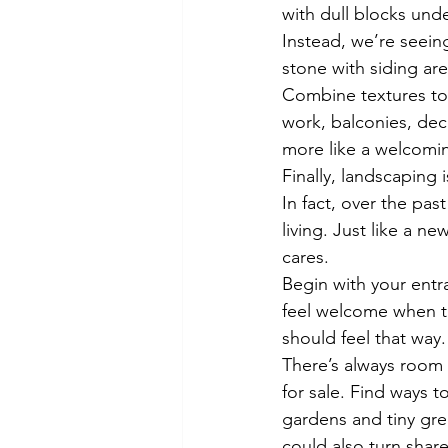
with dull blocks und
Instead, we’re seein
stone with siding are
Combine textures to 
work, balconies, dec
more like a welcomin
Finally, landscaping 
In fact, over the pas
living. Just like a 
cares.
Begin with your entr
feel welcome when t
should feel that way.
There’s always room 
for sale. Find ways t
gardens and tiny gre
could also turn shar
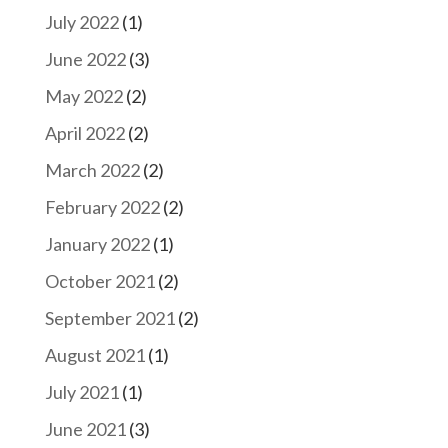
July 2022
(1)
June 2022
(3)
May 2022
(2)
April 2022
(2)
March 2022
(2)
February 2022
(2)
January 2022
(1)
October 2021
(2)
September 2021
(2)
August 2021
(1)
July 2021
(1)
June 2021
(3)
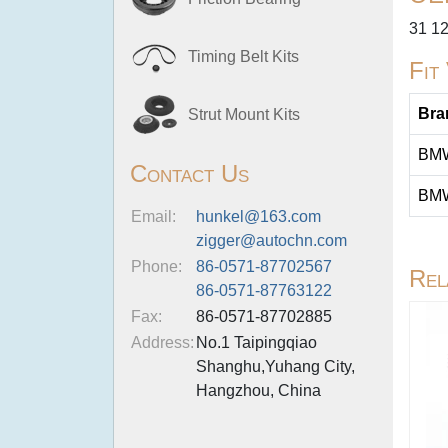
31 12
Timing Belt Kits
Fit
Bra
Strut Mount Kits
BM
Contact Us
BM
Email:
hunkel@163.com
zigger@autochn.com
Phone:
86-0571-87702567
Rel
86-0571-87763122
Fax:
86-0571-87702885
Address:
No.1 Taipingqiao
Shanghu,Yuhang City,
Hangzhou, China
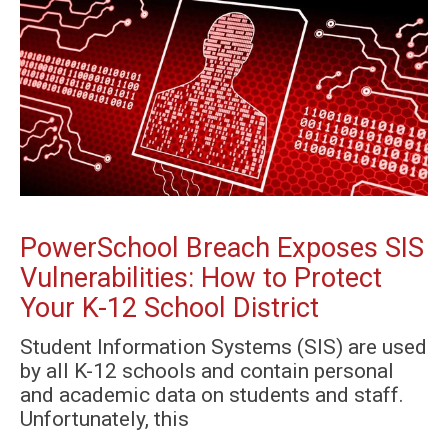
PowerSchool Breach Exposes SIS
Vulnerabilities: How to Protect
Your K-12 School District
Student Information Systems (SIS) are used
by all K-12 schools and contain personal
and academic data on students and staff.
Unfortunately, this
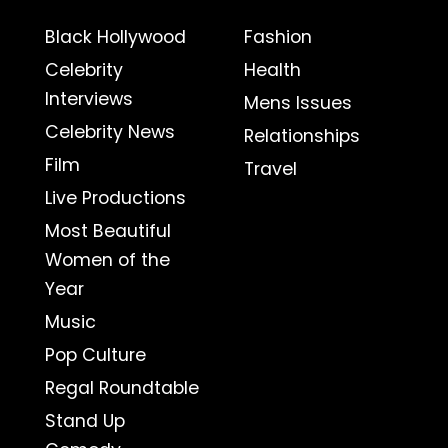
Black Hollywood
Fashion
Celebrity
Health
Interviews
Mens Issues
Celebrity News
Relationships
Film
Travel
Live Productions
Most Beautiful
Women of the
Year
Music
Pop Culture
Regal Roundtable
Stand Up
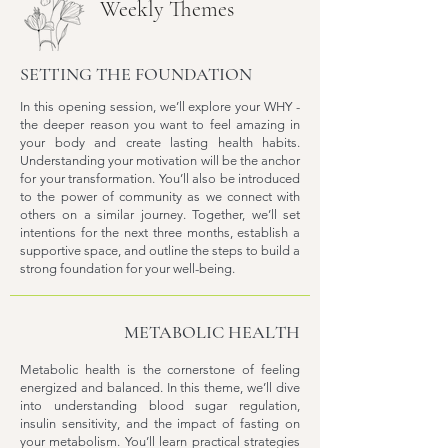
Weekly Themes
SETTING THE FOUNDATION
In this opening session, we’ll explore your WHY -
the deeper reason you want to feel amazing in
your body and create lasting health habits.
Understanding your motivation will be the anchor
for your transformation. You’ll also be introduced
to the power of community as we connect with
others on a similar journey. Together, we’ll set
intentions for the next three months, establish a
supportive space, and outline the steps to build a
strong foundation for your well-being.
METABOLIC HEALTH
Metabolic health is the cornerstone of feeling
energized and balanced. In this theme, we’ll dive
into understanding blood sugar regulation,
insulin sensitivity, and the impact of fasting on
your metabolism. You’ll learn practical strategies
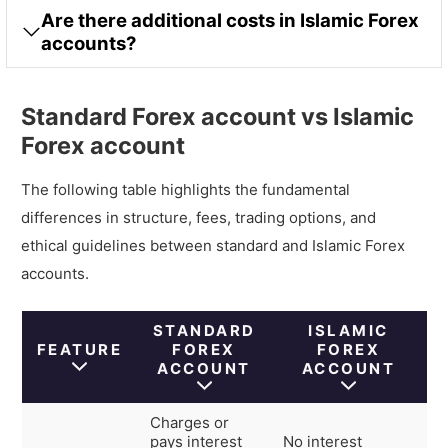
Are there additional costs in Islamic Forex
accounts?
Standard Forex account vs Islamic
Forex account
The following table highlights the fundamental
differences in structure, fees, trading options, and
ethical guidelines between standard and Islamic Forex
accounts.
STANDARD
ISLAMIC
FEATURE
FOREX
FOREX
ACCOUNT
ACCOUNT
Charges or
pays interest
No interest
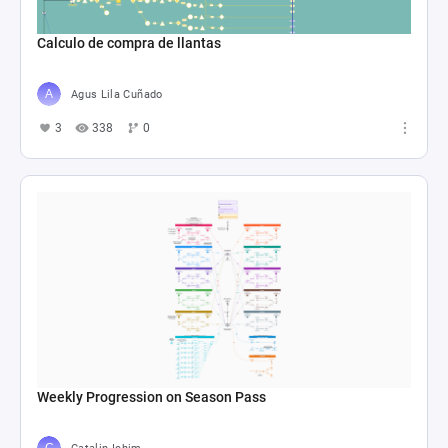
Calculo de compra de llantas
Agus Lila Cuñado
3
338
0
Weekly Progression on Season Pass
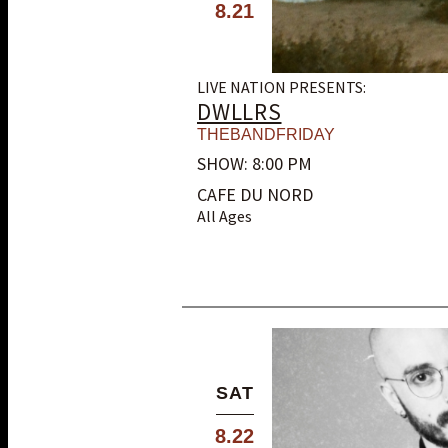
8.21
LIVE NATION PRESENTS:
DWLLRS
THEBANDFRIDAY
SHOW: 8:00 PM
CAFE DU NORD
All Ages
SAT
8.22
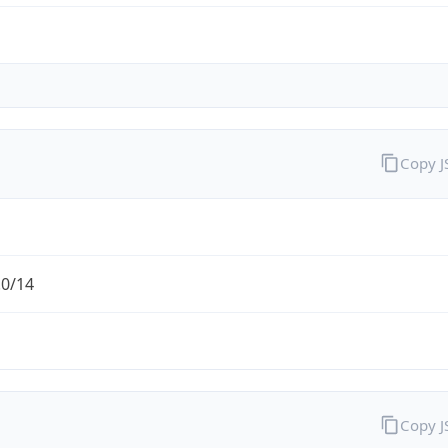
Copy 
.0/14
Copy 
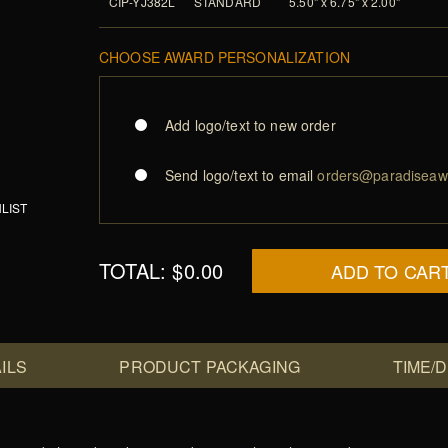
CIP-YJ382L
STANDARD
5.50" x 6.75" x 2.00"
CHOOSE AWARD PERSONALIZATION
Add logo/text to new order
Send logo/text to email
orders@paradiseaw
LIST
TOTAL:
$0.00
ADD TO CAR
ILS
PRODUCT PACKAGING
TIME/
---
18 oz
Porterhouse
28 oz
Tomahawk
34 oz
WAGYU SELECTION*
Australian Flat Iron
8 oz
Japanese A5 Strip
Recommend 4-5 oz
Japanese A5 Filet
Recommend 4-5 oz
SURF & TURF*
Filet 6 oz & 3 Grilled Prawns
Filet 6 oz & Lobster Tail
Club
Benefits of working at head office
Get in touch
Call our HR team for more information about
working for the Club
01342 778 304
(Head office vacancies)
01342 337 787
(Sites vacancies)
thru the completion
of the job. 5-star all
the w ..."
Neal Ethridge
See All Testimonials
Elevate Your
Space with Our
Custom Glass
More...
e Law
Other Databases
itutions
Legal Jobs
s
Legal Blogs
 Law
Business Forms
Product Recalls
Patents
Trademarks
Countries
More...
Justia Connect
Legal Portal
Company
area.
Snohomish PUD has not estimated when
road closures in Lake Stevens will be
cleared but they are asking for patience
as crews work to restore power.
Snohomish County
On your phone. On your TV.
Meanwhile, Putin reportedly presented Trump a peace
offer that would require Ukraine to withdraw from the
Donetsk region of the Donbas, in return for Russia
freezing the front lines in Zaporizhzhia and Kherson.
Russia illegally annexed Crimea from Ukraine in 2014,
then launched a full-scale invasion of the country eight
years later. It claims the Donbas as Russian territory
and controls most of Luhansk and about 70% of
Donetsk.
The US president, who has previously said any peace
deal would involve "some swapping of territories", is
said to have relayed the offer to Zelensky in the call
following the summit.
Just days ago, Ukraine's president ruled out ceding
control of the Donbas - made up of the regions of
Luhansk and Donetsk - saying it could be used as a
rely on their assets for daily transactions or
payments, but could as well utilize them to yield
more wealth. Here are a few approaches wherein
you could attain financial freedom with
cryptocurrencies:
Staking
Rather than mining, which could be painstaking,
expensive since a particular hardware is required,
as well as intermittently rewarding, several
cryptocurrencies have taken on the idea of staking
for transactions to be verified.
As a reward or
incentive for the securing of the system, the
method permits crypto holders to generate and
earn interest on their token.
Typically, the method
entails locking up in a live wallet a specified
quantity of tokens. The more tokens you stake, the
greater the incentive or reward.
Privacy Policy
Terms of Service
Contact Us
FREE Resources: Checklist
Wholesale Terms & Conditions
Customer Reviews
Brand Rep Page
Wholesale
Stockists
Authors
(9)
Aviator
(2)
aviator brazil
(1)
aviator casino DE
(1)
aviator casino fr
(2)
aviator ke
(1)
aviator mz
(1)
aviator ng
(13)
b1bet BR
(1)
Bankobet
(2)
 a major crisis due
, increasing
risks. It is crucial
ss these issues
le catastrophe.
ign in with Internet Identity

What is needed:
Only the lines starting at the one with "Finally, landscaping" and ending at the one with "The following table" should be printed, each exactly as it appears in the material above; the pictures are to be omitted.

Solved exercise:
Finally, landscaping 
In fact, over the pas
living. Just like a 
cares.
Begin with your entr
feel welcome when t
should feel that way.
There’s always room 
for sale. Find ways t
gardens and tiny gre
could also turn shar
July 2022
(1)
June 2022
(3)
May 2022
(2)
April 2022
(2)
March 2022
(2)
February 2022
(2)
January 2022
(1)
October 2021
(2)
September 2021
(2)
August 2021
(1)
July 2021
(1)
June 2021
(3)
31 12
Timing Belt Kits
Fit
Bra
Strut Mount Kits
BM
Contact Us
BM
Email:
hunkel@163.com
zigger@autochn.com
Phone:
86-0571-87702567
Rel
86-0571-87763122
Fax:
86-0571-87702885
Address:
No.1 Taipingqiao
Shanghu,Yuhang City,
Hangzhou, China
PowerSchool Breach Exposes SIS
Vulnerabilities: How to Protect
Your K-12 School District
Student Information Systems (SIS) are used
by all K-12 schools and contain personal
and academic data on students and staff.
Unfortunately, this
Black Hollywood
Fashion
Celebrity
Health
Interviews
Mens Issues
Celebrity News
Relationships
Film
Travel
Live Productions
Most Beautiful
Women of the
Year
Music
Pop Culture
Regal Roundtable
Stand Up
Weekly Themes
SETTING THE FOUNDATION
In this opening session, we’ll explore your WHY -
the deeper reason you want to feel amazing in
your body and create lasting health habits.
Understanding your motivation will be the anchor
for your transformation. You’ll also be introduced
to the power of community as we connect with
others on a similar journey. Together, we’ll set
intentions for the next three months, establish a
supportive space, and outline the steps to build a
strong foundation for your well-being.
METABOLIC HEALTH
Metabolic health is the cornerstone of feeling
energized and balanced. In this theme, we’ll dive
into understanding blood sugar regulation,
insulin sensitivity, and the impact of fasting on
your metabolism. You’ll learn practical strategies
Are there additional costs in Islamic Forex
accounts?
Standard Forex account vs Islamic
Forex account
The following table highlights the fundamental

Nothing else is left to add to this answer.